Back to the topic at hand; I'll call my instructor tomorrow and forward your message in a text and see what she says about it seeing she knows a ton more than I do.

15 months ago

Hey Asana,

Writing from work. I talked to the woman I take yoga classes from and she said in order to suggest more she would have to see how you move in person as well as make sure that you don't have any shoulder impingements that may contraindicate posing like a field goal post. Check with ye ol' doctor or physical therapist to get a green light. If that's something you've already done, ignore everything I just said :)

suncat profile image

suncat 15 months ago

voted up, marked useful, bookmarked this hub of yours.

Cool beans. )

Bronson_Hub profile image

Bronson_Hub Hub Author 15 months ago

Beans are indeed cool :) Merci buckets!

suncat profile image

suncat 15 months ago

enjoy it with the beer ;)

Bronson_Hub profile image

Bronson_Hub Hub Author 15 months ago

Haha that is a recipe for eating alone :P

Asana 15 months ago

Bronson_Hub,

Wow! thank you for your wonderful description and follow up. I do indeed have multiple injuries from yoga, climbing, and dance as well as potentially an auto-immune disease that definately complicates things, but with unfortuntely not having health insurance these are the types of things I have to work out on my own.

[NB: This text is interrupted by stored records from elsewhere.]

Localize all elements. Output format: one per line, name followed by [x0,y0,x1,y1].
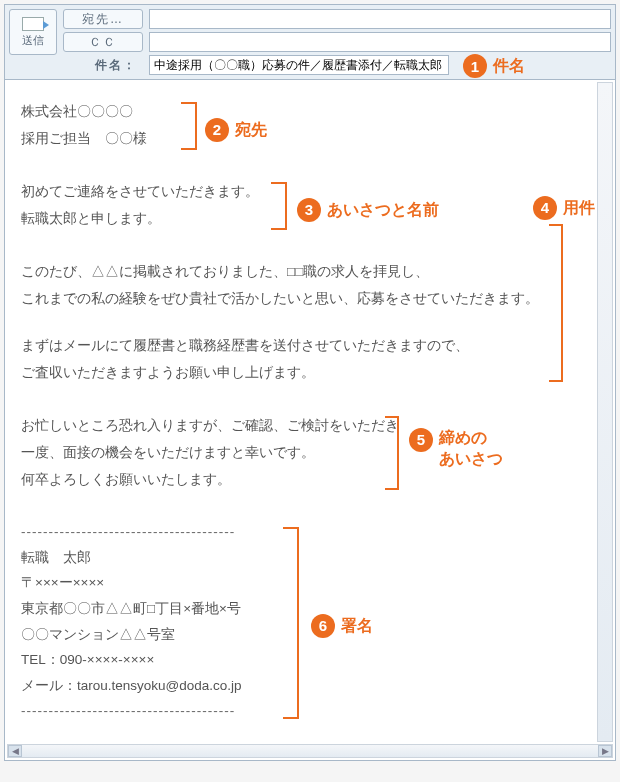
subject-label: 件名： [63,55,143,75]
greeting-line: 初めてご連絡をさせていただきます。 [21,178,599,205]
cc-input[interactable] [149,32,611,52]
purpose-block-1: このたび、△△に掲載されておりました、□□職の求人を拝見し、 これまでの私の経験… [21,258,599,312]
annotation-number-icon: 1 [463,54,487,78]
signature-address: 東京都〇〇市△△町□丁目×番地×号 [21,596,599,622]
horizontal-scrollbar[interactable]: ◀ ▶ [7,744,613,758]
greeting-block: 初めてご連絡をさせていただきます。 転職太郎と申します。 3 あいさつと名前 [21,178,599,232]
purpose-line: このたび、△△に掲載されておりました、□□職の求人を拝見し、 [21,258,599,285]
annotation-1: 1 件名 [463,54,525,78]
annotation-label: 件名 [493,56,525,77]
cc-button[interactable]: ＣＣ [63,32,143,52]
mail-body[interactable]: 株式会社〇〇〇〇 採用ご担当 〇〇様 2 宛先 初めてご連絡をさせていただきます… [5,80,615,760]
purpose-line: ご査収いただきますようお願い申し上げます。 [21,359,599,386]
signature-divider: --------------------------------------- [21,698,599,724]
purpose-block-2: まずはメールにて履歴書と職務経歴書を送付させていただきますので、 ご査収いただき… [21,332,599,386]
greeting-line: 転職太郎と申します。 [21,205,599,232]
signature-tel: TEL：090-××××-×××× [21,647,599,673]
compose-header: 送信 宛先… ＣＣ 件名： 1 件名 [5,5,615,80]
header-fields: 宛先… ＣＣ 件名： 1 件名 [63,9,611,75]
closing-line: お忙しいところ恐れ入りますが、ご確認、ご検討をいただき [21,412,599,439]
closing-line: 何卒よろしくお願いいたします。 [21,466,599,493]
to-button[interactable]: 宛先… [63,9,143,29]
cc-row: ＣＣ [63,32,611,52]
signature-name: 転職 太郎 [21,545,599,571]
signature-mail: メール：tarou.tensyoku@doda.co.jp [21,673,599,699]
signature-block: --------------------------------------- … [21,519,599,724]
addressee-person: 採用ご担当 〇〇様 [21,125,599,152]
addressee-company: 株式会社〇〇〇〇 [21,98,599,125]
scroll-down-button[interactable]: ▼ [600,727,612,741]
send-label: 送信 [22,33,44,48]
to-input[interactable] [149,9,611,29]
scroll-up-button[interactable]: ▲ [600,83,612,97]
signature-divider: --------------------------------------- [21,519,599,545]
scroll-right-button[interactable]: ▶ [598,745,612,757]
signature-zip: 〒×××ー×××× [21,570,599,596]
to-row: 宛先… [63,9,611,29]
scroll-left-button[interactable]: ◀ [8,745,22,757]
closing-line: 一度、面接の機会をいただけますと幸いです。 [21,439,599,466]
mail-compose-window: 送信 宛先… ＣＣ 件名： 1 件名 株式会社〇〇〇〇 採 [4,4,616,761]
send-icon [22,17,44,31]
addressee-block: 株式会社〇〇〇〇 採用ご担当 〇〇様 2 宛先 [21,98,599,152]
purpose-line: これまでの私の経験をぜひ貴社で活かしたいと思い、応募をさせていただきます。 [21,285,599,312]
subject-row: 件名： 1 件名 [63,55,611,75]
closing-block: お忙しいところ恐れ入りますが、ご確認、ご検討をいただき 一度、面接の機会をいただ… [21,412,599,493]
subject-input[interactable] [149,55,449,75]
purpose-line: まずはメールにて履歴書と職務経歴書を送付させていただきますので、 [21,332,599,359]
signature-address: 〇〇マンション△△号室 [21,622,599,648]
send-button[interactable]: 送信 [9,9,57,55]
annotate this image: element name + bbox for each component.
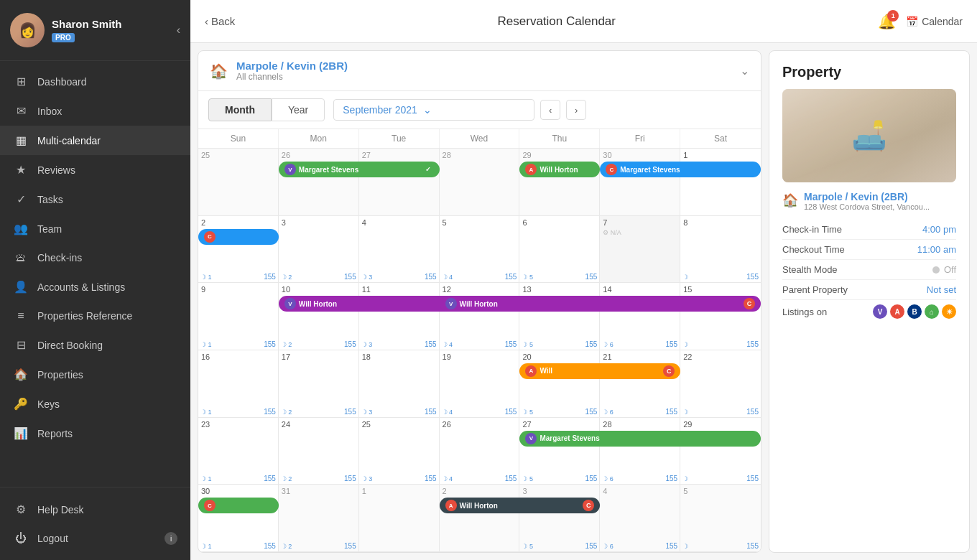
sidebar-item-check-ins[interactable]: 🛎Check-ins (0, 243, 190, 272)
moon-icon: ☽ 2 (281, 475, 292, 482)
cell-price: 155 (264, 340, 276, 348)
calendar-cell[interactable]: 4☽ 6155 (600, 485, 680, 551)
back-arrow-icon: ‹ (205, 15, 208, 27)
month-selector[interactable]: September 2021 ⌄ (333, 99, 534, 121)
calendar-cell[interactable]: 13☽ 5155 (519, 283, 600, 350)
cell-date: 26 (443, 419, 517, 429)
calendar-cell[interactable]: 25☽ 3155 (359, 418, 440, 485)
multi-calendar-icon: ▦ (13, 134, 29, 147)
stealth-value[interactable]: Off (932, 264, 956, 275)
cell-date: 22 (683, 352, 758, 362)
calendar-cell[interactable]: 19☽ 4155 (440, 350, 520, 417)
calendar-cell[interactable]: 15☽ 155 (680, 283, 761, 350)
calendar-cell[interactable]: 14☽ 6155 (600, 283, 680, 350)
calendar-week-0: 2526272829301VMargaret Stevens✓AWill Hor… (198, 149, 761, 216)
cell-price: 155 (746, 340, 759, 348)
calendar-cell[interactable]: 3☽ 5155 (519, 485, 600, 551)
calendar-cell[interactable]: 29 (519, 149, 600, 215)
cell-date: 1 (362, 486, 436, 496)
calendar-cell[interactable]: 21☽ 6155 (600, 350, 680, 417)
team-icon: 👥 (13, 222, 29, 235)
cell-price: 155 (264, 475, 276, 482)
cell-date: 30 (603, 150, 677, 160)
calendar-cell[interactable]: 17☽ 2155 (279, 350, 359, 417)
calendar-cell[interactable]: 2☽ 1155 (198, 216, 279, 283)
calendar-cell[interactable]: 26 (279, 149, 359, 215)
property-panel: Property 🛋️ 🏠 Marpole / Kevin (2BR) 128 … (769, 50, 970, 553)
calendar-cell[interactable]: 31☽ 2155 (279, 485, 359, 551)
calendar-cell[interactable]: 24☽ 2155 (279, 418, 359, 485)
day-header-sat: Sat (680, 129, 761, 148)
calendar-cell[interactable]: 10☽ 2155 (279, 283, 359, 350)
calendar-cell[interactable]: 2 (440, 485, 520, 551)
calendar-cell[interactable]: 27☽ 5155 (519, 418, 600, 485)
sidebar-item-properties[interactable]: 🏠Properties (0, 360, 190, 389)
sidebar-item-inbox[interactable]: ✉Inbox (0, 96, 190, 126)
calendar-cell[interactable]: 30 (600, 149, 680, 215)
calendar-cell[interactable]: 30☽ 1155 (198, 485, 279, 551)
calendar-cell[interactable]: 7⚙ N/A (600, 216, 680, 283)
properties-reference-icon: ≡ (13, 309, 29, 322)
calendar-cell[interactable]: 22☽ 155 (680, 350, 761, 417)
checkout-value: 11:00 am (917, 244, 956, 255)
sidebar-item-team[interactable]: 👥Team (0, 214, 190, 243)
calendar-cell[interactable]: 20☽ 5155 (519, 350, 600, 417)
calendar-cell[interactable]: 25 (198, 149, 279, 215)
sidebar-item-tasks[interactable]: ✓Tasks (0, 185, 190, 214)
calendar-cell[interactable]: 9☽ 1155 (198, 283, 279, 350)
calendar-button[interactable]: 📅 Calendar (906, 16, 963, 27)
calendar-cell[interactable]: 18☽ 3155 (359, 350, 440, 417)
calendar-cell[interactable]: 11☽ 3155 (359, 283, 440, 350)
calendar-week-4: 23☽ 115524☽ 215525☽ 315526☽ 415527☽ 5155… (198, 418, 761, 485)
sidebar-item-keys[interactable]: 🔑Keys (0, 389, 190, 419)
month-view-button[interactable]: Month (208, 98, 272, 121)
calendar-cell[interactable]: 8☽ 155 (680, 216, 761, 283)
calendar-cell[interactable]: 27 (359, 149, 440, 215)
property-selector[interactable]: 🏠 Marpole / Kevin (2BR) All channels ⌄ (198, 51, 761, 91)
year-view-button[interactable]: Year (272, 98, 325, 121)
collapse-button[interactable]: ‹ (177, 24, 180, 37)
calendar-cell[interactable]: 5☽ 155 (680, 485, 761, 551)
back-button[interactable]: ‹ Back (205, 15, 235, 27)
calendar-cell[interactable]: 29☽ 155 (680, 418, 761, 485)
cell-date: 13 (522, 284, 596, 294)
calendar-cell[interactable]: 4☽ 3155 (359, 216, 440, 283)
info-badge[interactable]: i (165, 532, 177, 545)
logout-icon: ⏻ (13, 532, 29, 545)
check-in-value: 4:00 pm (922, 224, 956, 235)
cell-date: 28 (443, 150, 517, 160)
sidebar-item-multi-calendar[interactable]: ▦Multi-calendar (0, 126, 190, 155)
current-month-label: September 2021 (343, 104, 417, 116)
sidebar-item-logout[interactable]: ⏻Logouti (0, 524, 190, 553)
calendar-icon: 📅 (906, 16, 918, 27)
calendar-week-2: 9☽ 115510☽ 215511☽ 315512☽ 415513☽ 51551… (198, 283, 761, 350)
calendar-cell[interactable]: 5☽ 4155 (440, 216, 520, 283)
sidebar-item-properties-reference[interactable]: ≡Properties Reference (0, 302, 190, 330)
notification-button[interactable]: 🔔 1 (878, 13, 896, 30)
cell-date: 10 (282, 284, 356, 294)
calendar-cell[interactable]: 3☽ 2155 (279, 216, 359, 283)
prev-month-button[interactable]: ‹ (540, 100, 560, 120)
calendar-cell[interactable]: 1 (680, 149, 761, 215)
next-month-button[interactable]: › (566, 100, 586, 120)
moon-icon: ☽ (682, 409, 688, 416)
cell-date: 29 (522, 150, 596, 160)
calendar-cell[interactable]: 12☽ 4155 (440, 283, 520, 350)
help-desk-icon: ⚙ (13, 503, 29, 516)
calendar-cell[interactable]: 28☽ 6155 (600, 418, 680, 485)
sidebar-item-dashboard[interactable]: ⊞Dashboard (0, 67, 190, 96)
cell-date: 30 (201, 486, 275, 496)
cell-date: 29 (683, 419, 758, 429)
calendar-cell[interactable]: 23☽ 1155 (198, 418, 279, 485)
sidebar-item-accounts-listings[interactable]: 👤Accounts & Listings (0, 272, 190, 302)
sidebar-item-reports[interactable]: 📊Reports (0, 419, 190, 448)
sidebar-item-direct-booking[interactable]: ⊟Direct Booking (0, 330, 190, 360)
view-toggle: Month Year (208, 98, 325, 121)
calendar-cell[interactable]: 28 (440, 149, 520, 215)
calendar-cell[interactable]: 16☽ 1155 (198, 350, 279, 417)
sidebar-item-help-desk[interactable]: ⚙Help Desk (0, 495, 190, 524)
calendar-cell[interactable]: 1 (359, 485, 440, 551)
calendar-cell[interactable]: 6☽ 5155 (519, 216, 600, 283)
calendar-cell[interactable]: 26☽ 4155 (440, 418, 520, 485)
sidebar-item-reviews[interactable]: ★Reviews (0, 155, 190, 185)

It gets complicated b/c due to wrist and shoulder injuries any weight/lifting type workouts are out of my scope and have been for about 3 years. So everything has become more complicated as I have gotten weaker and weaker in my back shoulders and arms b/c gripping anything (like weights, or gripping handles to pull on weights) is totally untolerable, therefore, i have to find ways to correct things that don't involve my wrists. Infact, at this point in writing this my wrists are getting to their point of exhaustion. Regardless, the visualization keys that you stated were awesome and I'm going to work on this a lot. I do wake up with a lot of neck pain, I have been told that i have overactive trapps, and my neck does just forward when i'm not staying actively aware. So, you hit a lot of points right on the dot! I really appreciate your insight and taking the time to answer these questions.

Namaste,

Asana

Spirit Whisperer profile image

Spirit Whisperer Level 6 Commenter 12 months ago

You are a genius. This is such a useful pose and as you said behavioural conditioning works. I think many people fall into bad shape because they can't bear the idea of training programs that they never can stick to. Doing a pose like this regularly is something anyone can do at any age and benefit. You could do a series of these couldn't you with each hub teaching a posture like this. Voted up and useful.

American_Choices profile image

American_Choices Level 4 Commenter 4 months ago

Our posture says allot about us and yet we do not take the time. I see young people even body builders with poor posture. Very sad. Exercise and body consciousness is the key. Great post.